Government can’t do it all, all the time.
A question often asked of societies that do not allow and encourage equal opportunity for their women is: How can that society progress while using only half of its brainpower? A similar question can be asked of societies that place undue restrictions on their private sector.
The US has historically been a beacon in furthering the role of the private sector in public life. Several states now have privately run prisons. The federal government has awarded contracts to private companies to transport cargo and astronauts to the International Space Station.
The Soviet and Maoist way of thinking laid great stress on government planning and governmental direction. But times have changed even in these societies. Stuck to the State
However, developing countries seem to cling to a dominant state sector for far longer than they should. Governments continue to run distribution schemes, manufacture consumer goods, and undertake industrial activities that are more efficiently managed outside of government.

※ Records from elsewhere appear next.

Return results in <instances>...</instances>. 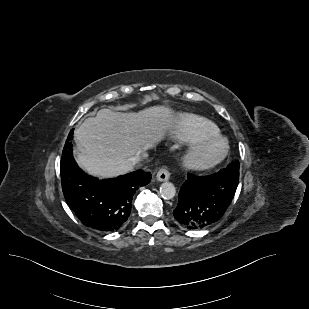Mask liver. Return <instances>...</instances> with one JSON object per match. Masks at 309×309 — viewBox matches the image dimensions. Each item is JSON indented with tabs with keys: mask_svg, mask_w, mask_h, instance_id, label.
Listing matches in <instances>:
<instances>
[{
	"mask_svg": "<svg viewBox=\"0 0 309 309\" xmlns=\"http://www.w3.org/2000/svg\"><path fill=\"white\" fill-rule=\"evenodd\" d=\"M173 111L153 106L137 113L101 109L75 131L78 164L89 174L114 177L129 172V159L146 157V151L161 141L173 127Z\"/></svg>",
	"mask_w": 309,
	"mask_h": 309,
	"instance_id": "1",
	"label": "liver"
}]
</instances>
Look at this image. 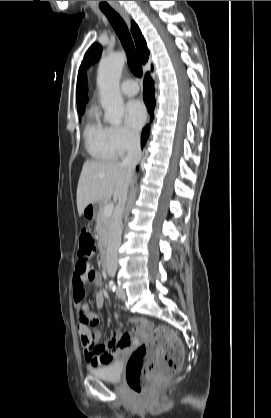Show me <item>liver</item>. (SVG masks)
<instances>
[{
	"label": "liver",
	"mask_w": 271,
	"mask_h": 418,
	"mask_svg": "<svg viewBox=\"0 0 271 418\" xmlns=\"http://www.w3.org/2000/svg\"><path fill=\"white\" fill-rule=\"evenodd\" d=\"M132 176L118 161L87 160L79 177L77 187V209L81 216L85 207L113 197L119 199L128 188Z\"/></svg>",
	"instance_id": "1"
}]
</instances>
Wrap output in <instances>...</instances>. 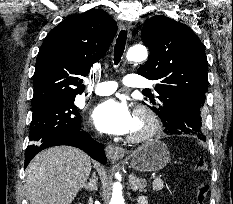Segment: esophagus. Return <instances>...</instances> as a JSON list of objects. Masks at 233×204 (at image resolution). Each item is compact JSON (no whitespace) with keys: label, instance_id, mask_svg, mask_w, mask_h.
Wrapping results in <instances>:
<instances>
[{"label":"esophagus","instance_id":"esophagus-1","mask_svg":"<svg viewBox=\"0 0 233 204\" xmlns=\"http://www.w3.org/2000/svg\"><path fill=\"white\" fill-rule=\"evenodd\" d=\"M124 28L128 31L129 36H131L132 30H133L132 24H130V23L125 24ZM105 152H106V155L112 160L121 159V158H123V156L125 154L124 148L113 145V144L107 145Z\"/></svg>","mask_w":233,"mask_h":204}]
</instances>
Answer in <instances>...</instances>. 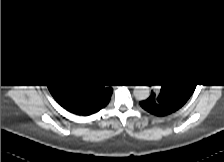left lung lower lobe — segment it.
<instances>
[{
  "mask_svg": "<svg viewBox=\"0 0 224 162\" xmlns=\"http://www.w3.org/2000/svg\"><path fill=\"white\" fill-rule=\"evenodd\" d=\"M191 94L184 88L162 87L159 94L152 92L147 100L140 102V105L151 114L165 116L181 108Z\"/></svg>",
  "mask_w": 224,
  "mask_h": 162,
  "instance_id": "left-lung-lower-lobe-1",
  "label": "left lung lower lobe"
}]
</instances>
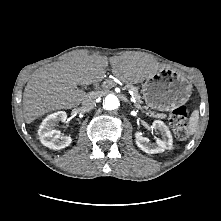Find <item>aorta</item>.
Segmentation results:
<instances>
[{"label": "aorta", "instance_id": "1", "mask_svg": "<svg viewBox=\"0 0 221 221\" xmlns=\"http://www.w3.org/2000/svg\"><path fill=\"white\" fill-rule=\"evenodd\" d=\"M119 99L113 94L107 95L103 100V106L106 110H114L119 106Z\"/></svg>", "mask_w": 221, "mask_h": 221}]
</instances>
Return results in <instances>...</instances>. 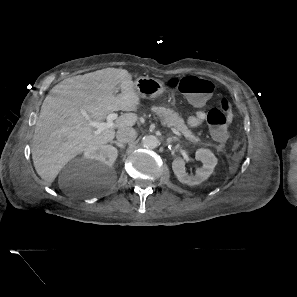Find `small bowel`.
I'll list each match as a JSON object with an SVG mask.
<instances>
[{
  "mask_svg": "<svg viewBox=\"0 0 297 297\" xmlns=\"http://www.w3.org/2000/svg\"><path fill=\"white\" fill-rule=\"evenodd\" d=\"M206 113L203 109L196 112L195 115L189 117L188 125L191 127H198L205 119Z\"/></svg>",
  "mask_w": 297,
  "mask_h": 297,
  "instance_id": "1",
  "label": "small bowel"
}]
</instances>
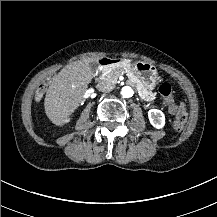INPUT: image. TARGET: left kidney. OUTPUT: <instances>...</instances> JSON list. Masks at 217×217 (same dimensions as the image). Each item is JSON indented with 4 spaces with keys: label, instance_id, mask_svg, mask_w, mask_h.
Instances as JSON below:
<instances>
[{
    "label": "left kidney",
    "instance_id": "5707ae66",
    "mask_svg": "<svg viewBox=\"0 0 217 217\" xmlns=\"http://www.w3.org/2000/svg\"><path fill=\"white\" fill-rule=\"evenodd\" d=\"M150 124L157 130H163L166 120L164 113L159 109H150L148 111Z\"/></svg>",
    "mask_w": 217,
    "mask_h": 217
}]
</instances>
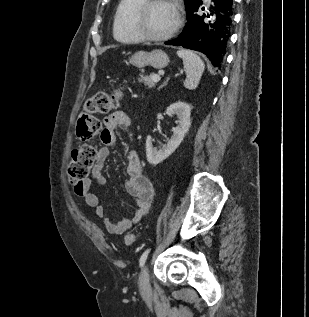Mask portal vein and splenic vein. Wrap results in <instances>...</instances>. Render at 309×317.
Listing matches in <instances>:
<instances>
[{
	"instance_id": "obj_1",
	"label": "portal vein and splenic vein",
	"mask_w": 309,
	"mask_h": 317,
	"mask_svg": "<svg viewBox=\"0 0 309 317\" xmlns=\"http://www.w3.org/2000/svg\"><path fill=\"white\" fill-rule=\"evenodd\" d=\"M152 79H153V81H155V82H159V81H160V76H159L158 74L153 75V76H152Z\"/></svg>"
}]
</instances>
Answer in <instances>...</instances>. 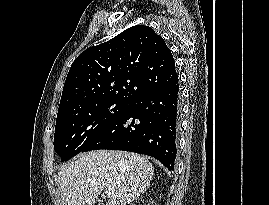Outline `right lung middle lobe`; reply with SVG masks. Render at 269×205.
<instances>
[{"label": "right lung middle lobe", "mask_w": 269, "mask_h": 205, "mask_svg": "<svg viewBox=\"0 0 269 205\" xmlns=\"http://www.w3.org/2000/svg\"><path fill=\"white\" fill-rule=\"evenodd\" d=\"M123 101H104L56 120L54 150L66 161L97 137L127 107Z\"/></svg>", "instance_id": "obj_1"}]
</instances>
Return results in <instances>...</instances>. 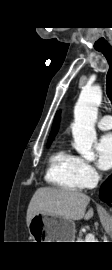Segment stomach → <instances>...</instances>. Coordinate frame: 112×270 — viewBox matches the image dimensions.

Unless there is a strong libertarian streak among its populace to check on the growth of the public sector, it becomes very difficult to limit government dominance.
Politicians also love power, and the more turf under them the greater are the opportunities of power and patronage.
There could be yet another reason. Colonisation seriously undermined the psyche of the general public about their ability to do things themselves.
In such an environment, it was easy to think of the private sector as a set of thieves out to rob the public. But India is now 65 years old. Enough time for a generation that may have inherited this psyche to have faded away.
Yet, we still have a prime ministerial aspirant like Narendra Modi who would rely on ‘big government’ to further his vision for the nation. Ironically, he comes from a rightwing tradition of politics that gives importance to free and private enterprise.
I refer, in particular, to his recently unveiled policy of creating an Indian Institute of Technology, an Indian Institute of Management and an All India Institute of Medical Sciences in every state in the country.
No doubt, these are fine institutions and need to be replicated to cater to the great demand for quality education.
But the assumption that the government has the means to maintain the same quality can be seriously questioned.
Trust in quality
There was a reputed rosogolla making firm in Kolkata which, I suspect, faced a family split resulting in several outfits with the same name springing up elsewhere in the city. The parent shop then felt constrained to reiterate its quality reputation by adding a tagline to its name which said, “We have no branches”.
The message sought to be conveyed was that the original quality could not be duplicated. However, McDonald’s and other franchising champions created a model based on offering the same quality at every outlet.
The government cannot do a McDonald’s with the IITs and the IIMs. Their expansion into a second round of institutions has raised a class system of quality and market preference. Having got it right in the first place, the government should understand that the times have changed.